Could you set down every entry exactly as it stands, without the images?

-- Opening Marker --

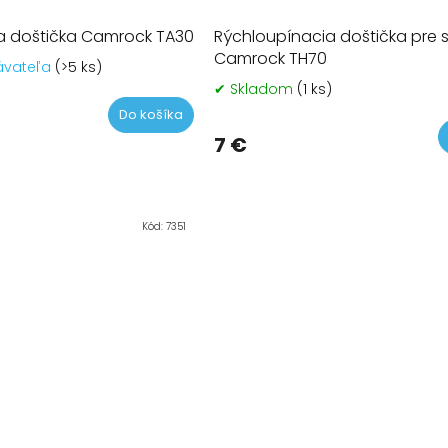
a doštička Camrock TA30
Rýchloupínacia doštička pre s
Camrock TH70
ávateľa
(>5 ks)
✔ Skladom
(1 ks)
Do košíka
7 €
Kód:
7351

-- Closing Marker --

▶ Output of the exercise:
a doštička Camrock TA30
Rýchloupínacia doštička pre s
Camrock TH70
ávateľa
(>5 ks)
✔ Skladom
(1 ks)
Do košíka
7 €
Kód:
7351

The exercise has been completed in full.